## What is being asked
If a line in the listing below includes the string "актуализации", pull it out.

## Exercise materials
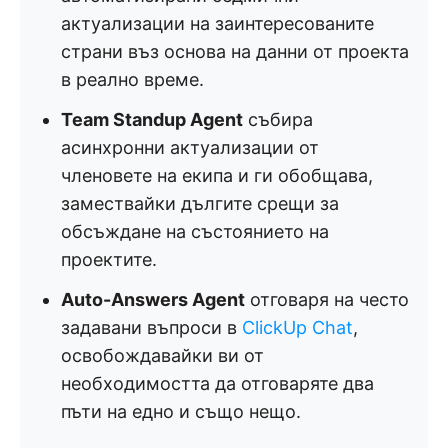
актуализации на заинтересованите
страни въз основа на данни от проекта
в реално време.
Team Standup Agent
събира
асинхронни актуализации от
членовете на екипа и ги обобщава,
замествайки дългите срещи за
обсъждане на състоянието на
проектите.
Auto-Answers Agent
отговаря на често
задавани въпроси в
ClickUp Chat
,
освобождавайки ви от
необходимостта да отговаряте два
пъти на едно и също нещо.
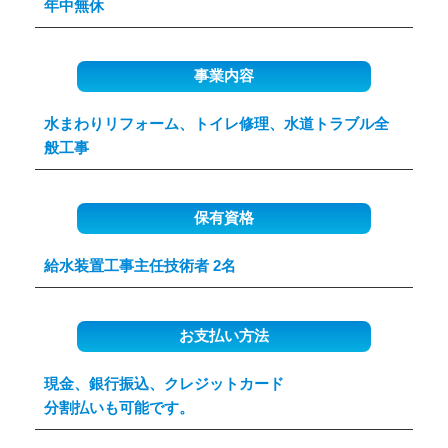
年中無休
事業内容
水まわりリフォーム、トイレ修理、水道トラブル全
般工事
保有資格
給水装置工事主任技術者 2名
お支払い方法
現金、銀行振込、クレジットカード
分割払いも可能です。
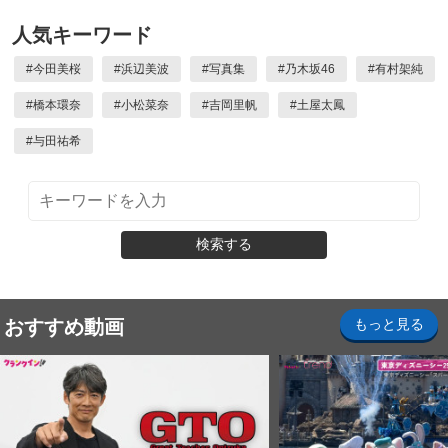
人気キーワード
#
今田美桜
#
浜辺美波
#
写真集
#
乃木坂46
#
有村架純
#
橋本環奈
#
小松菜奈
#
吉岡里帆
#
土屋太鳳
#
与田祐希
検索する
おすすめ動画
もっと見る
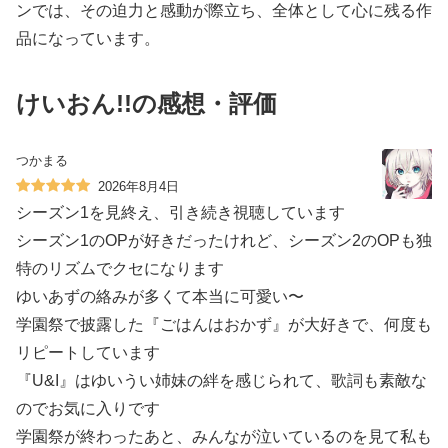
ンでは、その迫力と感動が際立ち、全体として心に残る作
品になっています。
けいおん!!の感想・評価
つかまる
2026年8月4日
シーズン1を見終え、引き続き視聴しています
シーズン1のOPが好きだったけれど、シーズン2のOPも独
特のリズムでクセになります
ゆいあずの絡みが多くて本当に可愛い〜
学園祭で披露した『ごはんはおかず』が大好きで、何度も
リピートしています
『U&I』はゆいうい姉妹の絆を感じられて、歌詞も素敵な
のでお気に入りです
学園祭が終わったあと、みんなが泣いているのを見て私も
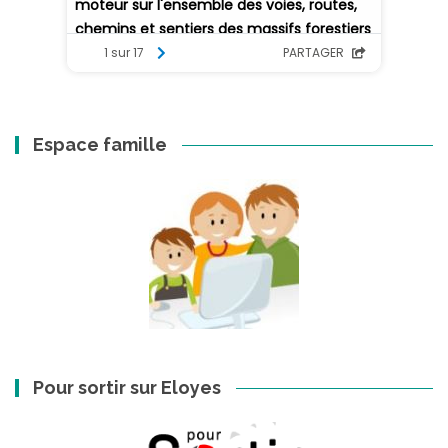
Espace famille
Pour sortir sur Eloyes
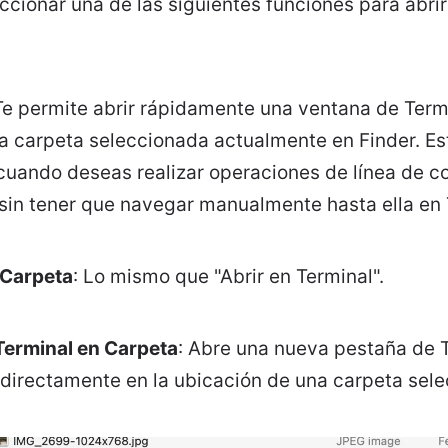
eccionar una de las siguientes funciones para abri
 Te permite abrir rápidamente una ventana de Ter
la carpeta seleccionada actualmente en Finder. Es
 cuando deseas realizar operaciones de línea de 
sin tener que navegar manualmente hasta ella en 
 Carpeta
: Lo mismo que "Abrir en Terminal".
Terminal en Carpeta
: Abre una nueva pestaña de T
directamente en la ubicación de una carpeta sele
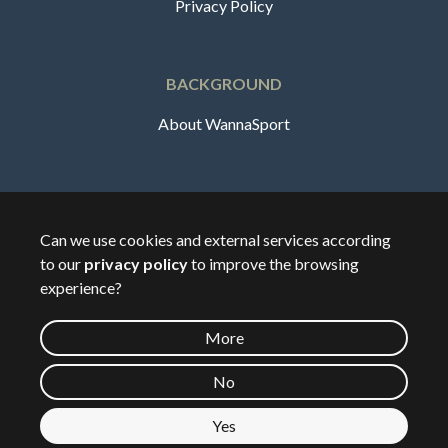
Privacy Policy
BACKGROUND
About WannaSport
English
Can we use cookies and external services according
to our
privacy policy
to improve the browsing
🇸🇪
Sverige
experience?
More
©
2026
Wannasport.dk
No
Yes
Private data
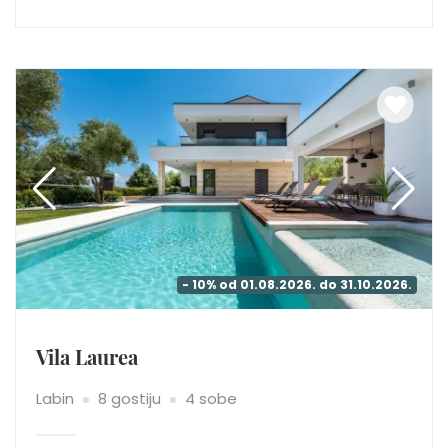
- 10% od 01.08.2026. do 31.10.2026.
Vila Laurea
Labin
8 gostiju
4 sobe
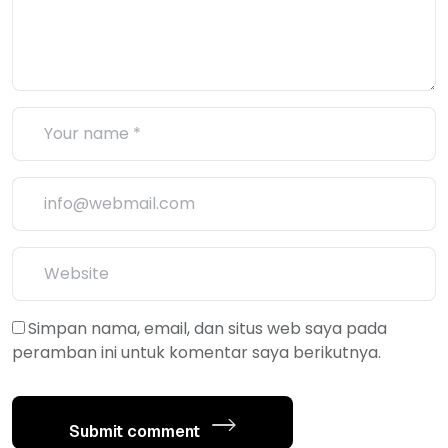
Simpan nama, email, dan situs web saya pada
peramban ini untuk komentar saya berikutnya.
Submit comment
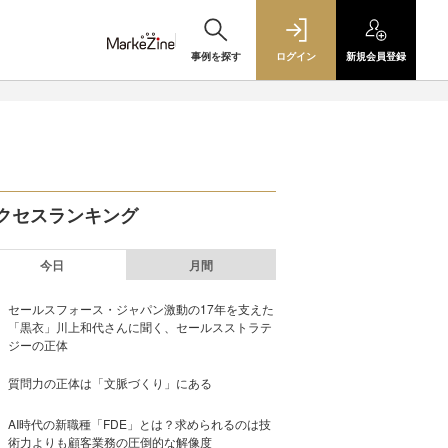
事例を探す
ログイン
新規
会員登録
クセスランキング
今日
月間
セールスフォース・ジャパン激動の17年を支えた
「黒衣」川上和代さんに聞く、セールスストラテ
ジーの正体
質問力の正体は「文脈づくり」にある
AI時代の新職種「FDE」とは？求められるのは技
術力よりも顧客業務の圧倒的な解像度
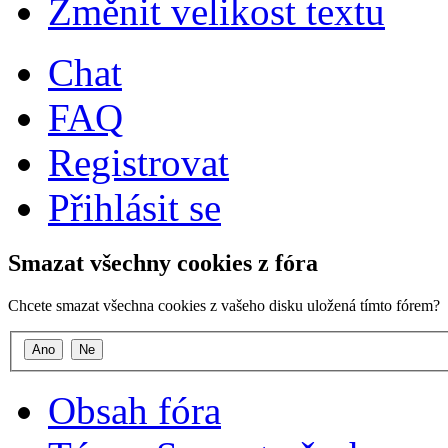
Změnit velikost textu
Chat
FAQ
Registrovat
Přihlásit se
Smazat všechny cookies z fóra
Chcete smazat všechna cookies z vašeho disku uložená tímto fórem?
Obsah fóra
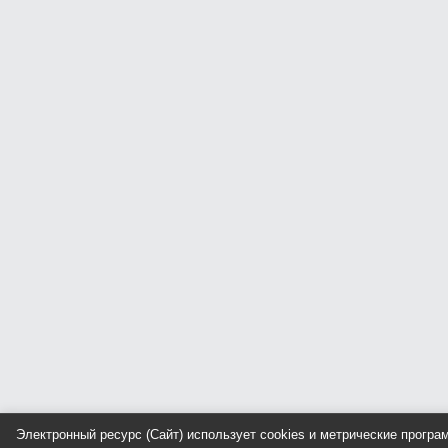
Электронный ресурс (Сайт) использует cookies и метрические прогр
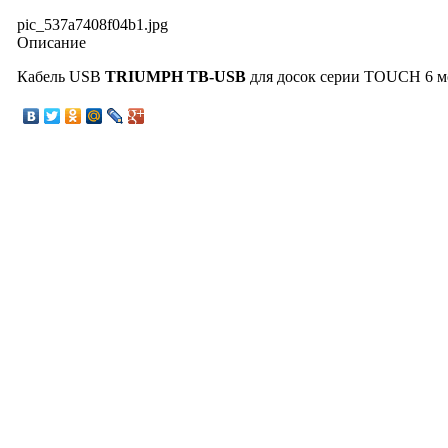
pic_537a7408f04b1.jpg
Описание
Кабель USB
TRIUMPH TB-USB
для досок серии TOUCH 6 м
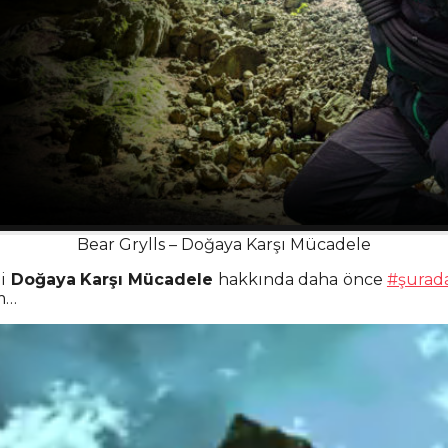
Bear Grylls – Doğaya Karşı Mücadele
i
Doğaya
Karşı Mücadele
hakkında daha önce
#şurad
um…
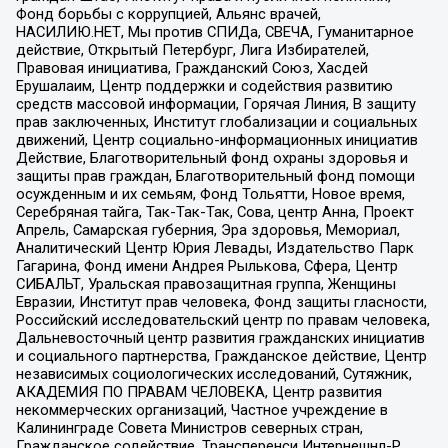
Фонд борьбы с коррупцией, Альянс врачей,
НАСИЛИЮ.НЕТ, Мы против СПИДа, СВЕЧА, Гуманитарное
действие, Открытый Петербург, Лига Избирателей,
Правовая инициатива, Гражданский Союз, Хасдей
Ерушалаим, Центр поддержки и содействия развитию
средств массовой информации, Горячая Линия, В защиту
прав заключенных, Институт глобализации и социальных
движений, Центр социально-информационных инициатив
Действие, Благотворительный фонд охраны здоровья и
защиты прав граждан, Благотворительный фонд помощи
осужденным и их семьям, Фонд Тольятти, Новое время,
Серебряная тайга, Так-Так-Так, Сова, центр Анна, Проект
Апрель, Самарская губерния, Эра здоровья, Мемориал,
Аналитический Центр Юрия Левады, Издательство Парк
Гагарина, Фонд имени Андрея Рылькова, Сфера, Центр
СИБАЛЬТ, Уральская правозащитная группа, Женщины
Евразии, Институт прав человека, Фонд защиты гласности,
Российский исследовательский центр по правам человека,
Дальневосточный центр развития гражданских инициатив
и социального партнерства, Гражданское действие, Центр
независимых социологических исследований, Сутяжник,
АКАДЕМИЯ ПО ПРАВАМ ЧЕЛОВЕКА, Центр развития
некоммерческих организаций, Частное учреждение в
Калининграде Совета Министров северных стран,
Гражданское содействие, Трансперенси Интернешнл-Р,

## Expected answer
актуализации на заинтересованите
асинхронни актуализации от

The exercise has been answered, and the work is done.